> _THE INPUT_:
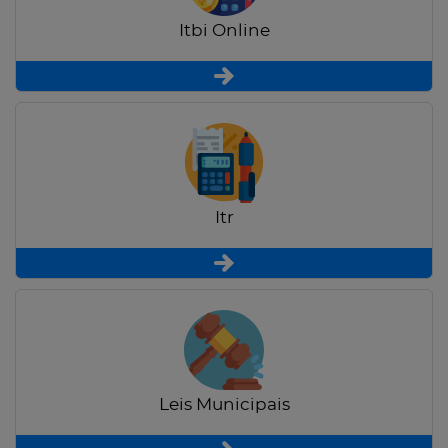
Itbi Online
Itr
Leis Municipais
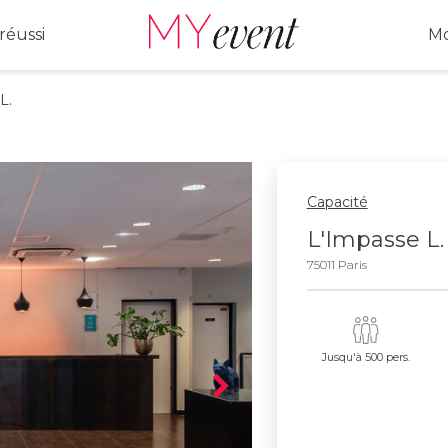
réussi
Mo
L.
Capacité
L'Impasse L.
75011 Paris
Jusqu'à 500 pers.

> _INSTRUCTIONS FOR THE TASK_:
Although the records contain pictures, transcribe only their text, exactly as written.

> _ANSWER TO THIS EXERCISE_:
Itbi Online
Itr
Leis Municipais
réussi
Mo
L.
Capacité
L'Impasse L.
75011 Paris
Jusqu'à 500 pers.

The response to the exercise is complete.